I realized I didn’t know what one calls a business that is only in the idea stage, and even the general thinking around why businesses are named different ways was so strange that virtually any name I typed to search for naming conflicts felt weird to look at. Being a cyclocross fan, I happened to have checked out the latest world rankings to see if Mathieu Van Der Poel and Sanne Cant were still crushing it since I last followed racing closely in 2015, and looking at the lists of names, I remembered the unsettling feeling of my business name.
Because if you don’t race cross, or you don’t live in central Europe, the names of Sanne Cant, Zdenek Stybar, Corne Van Kessel, and many others of the very best ‘cross racers in the world will just be a bunch of consonants and vowels that don’t have any kind of logic to them. Or anyway that’s how I felt when I started watching the pros years ago. Most European languages seem to use accented characters, so seeing things written in them they’re tuned out as Obviously Not English to American English speakers.
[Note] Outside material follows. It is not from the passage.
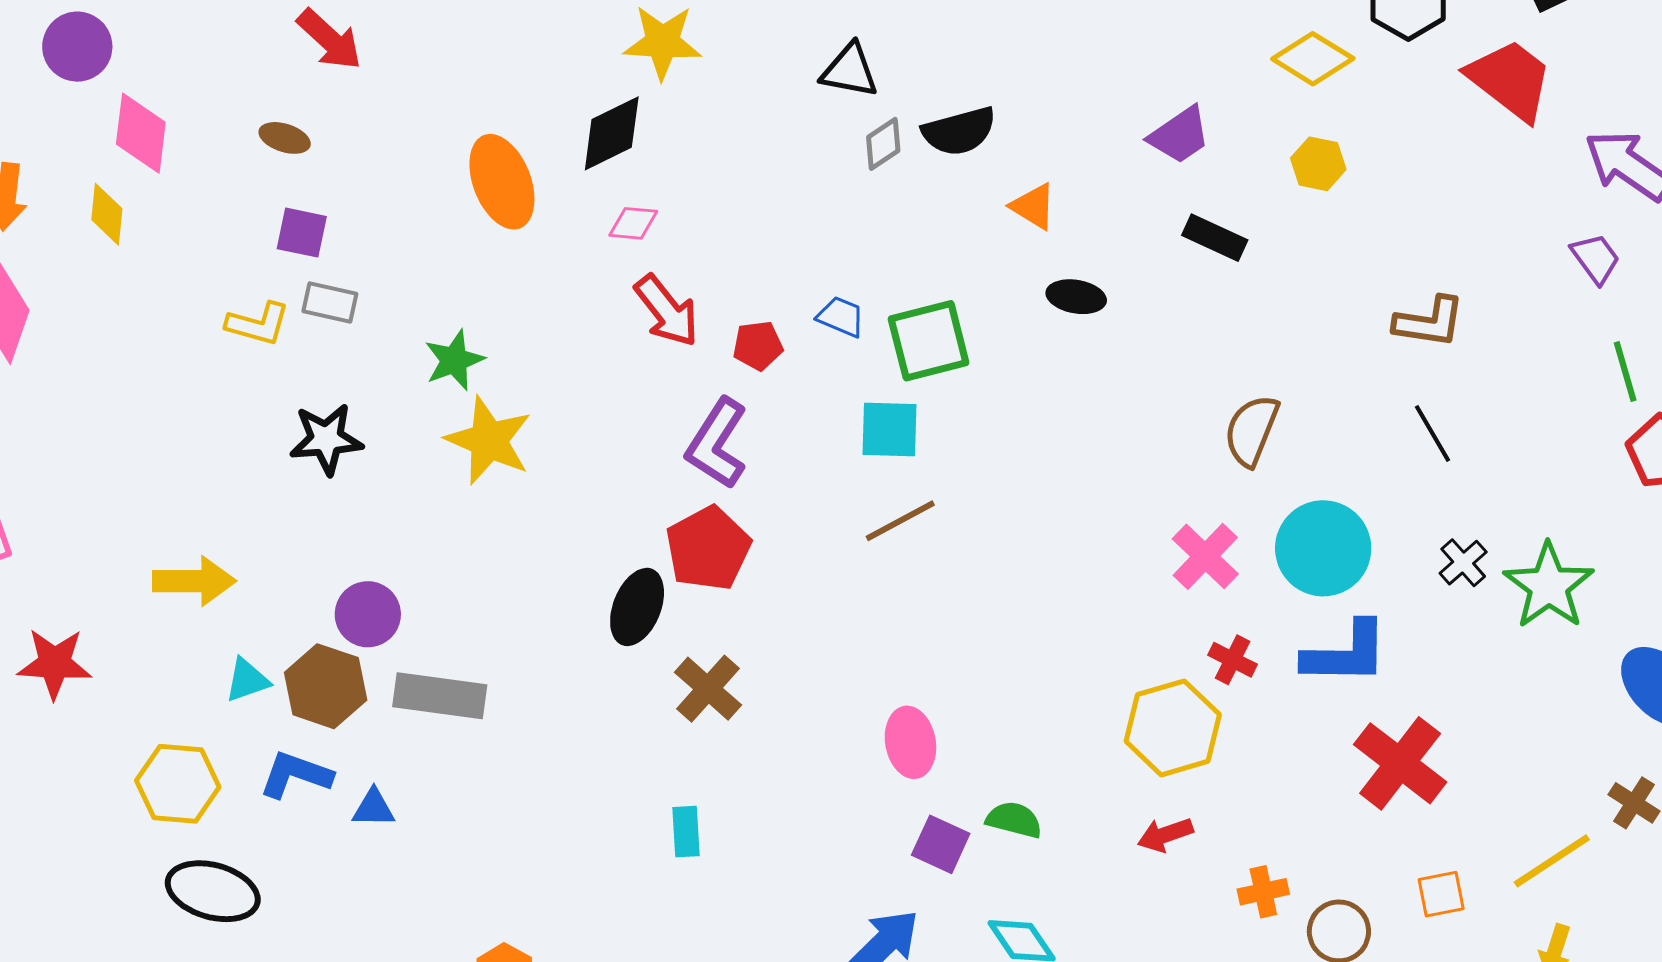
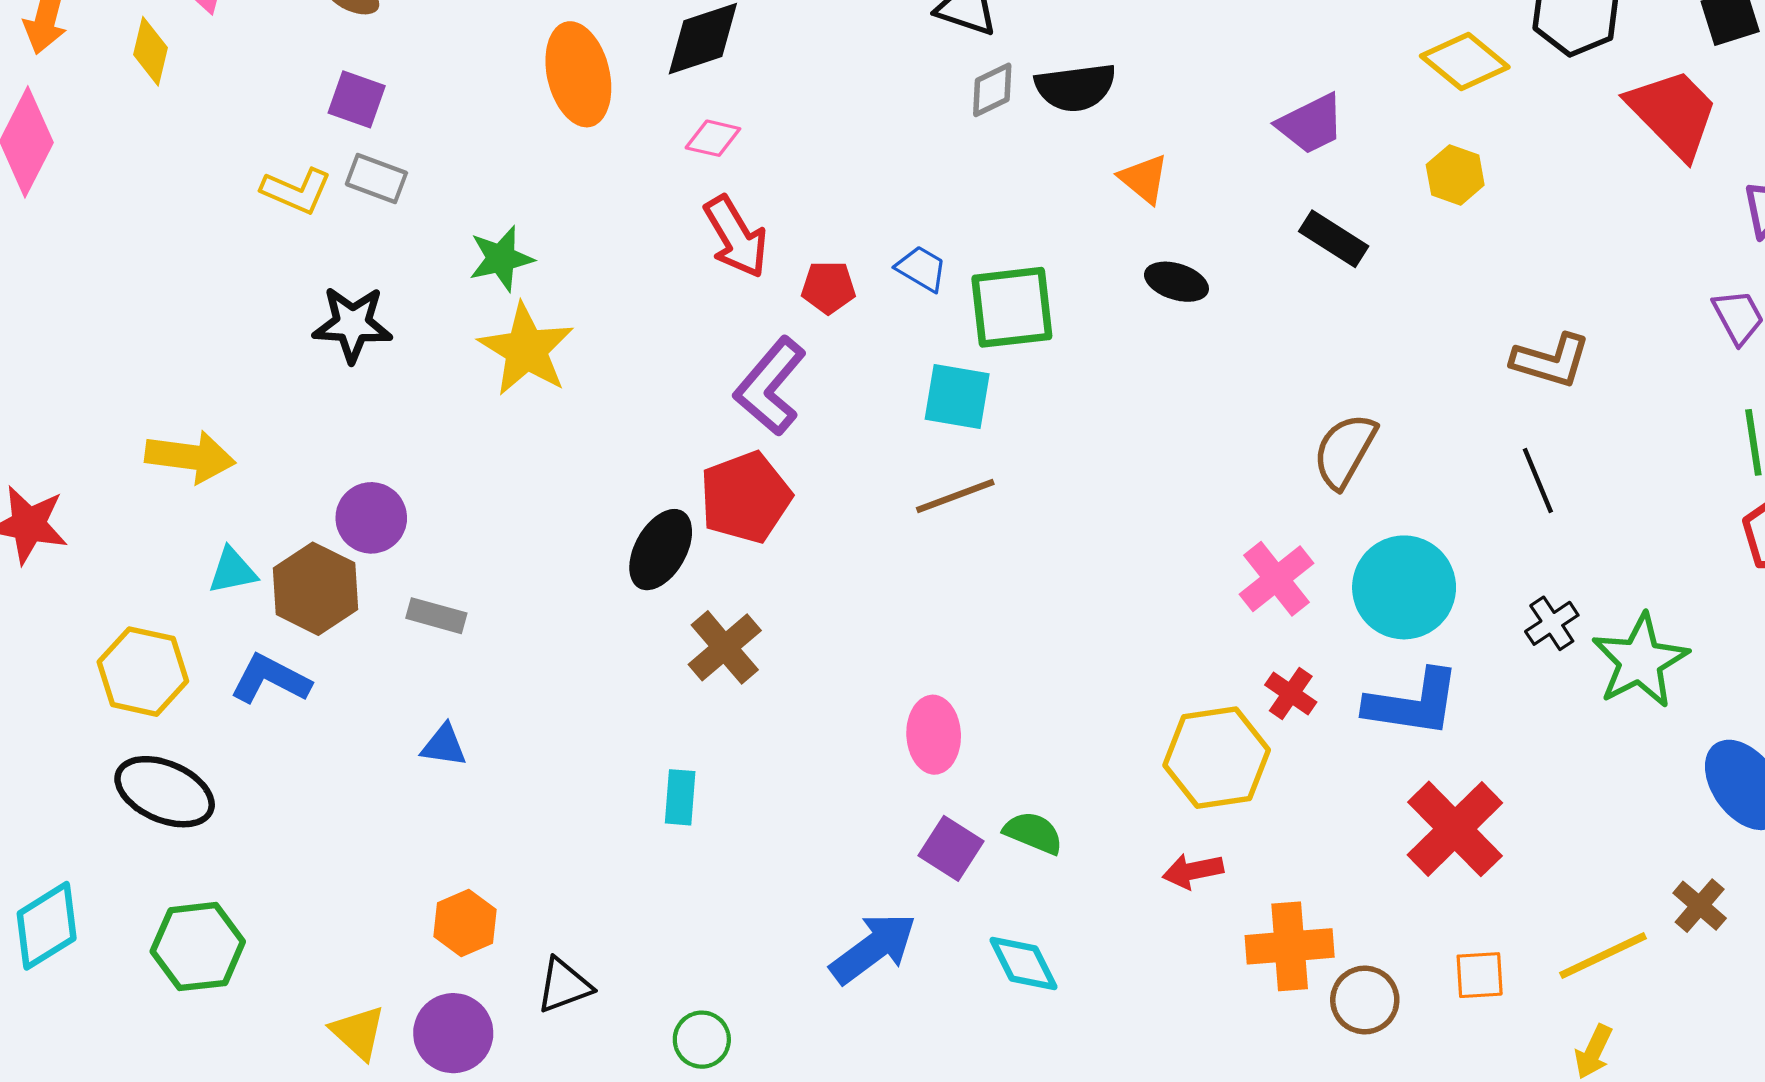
gray rectangle: (440, 696) -> (436, 616), size x0.6
blue triangle: (373, 808) -> (444, 746), moved
orange cross: (1263, 892) -> (1290, 946), size x1.6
Maybe I’m biased having had a Polish grandmother from near Łódź. Dutch and Flemish though use enough plain old Roman characters that my American Brain tries to do something with them, but I end up the same as when I bump into a pile of LLCs, LPs, S Corps, which is having no idea what to do with them.
After just a couple of races though, the names become a little familiar and the fear of not being able to know subsides. You would never confuse Wout Van Aert with Toon Aert, just as Rocky and A$AP Rocky obviously race in different categories.
But you don’t start out knowing that! And once you do, the names are just names, plain old words like any others.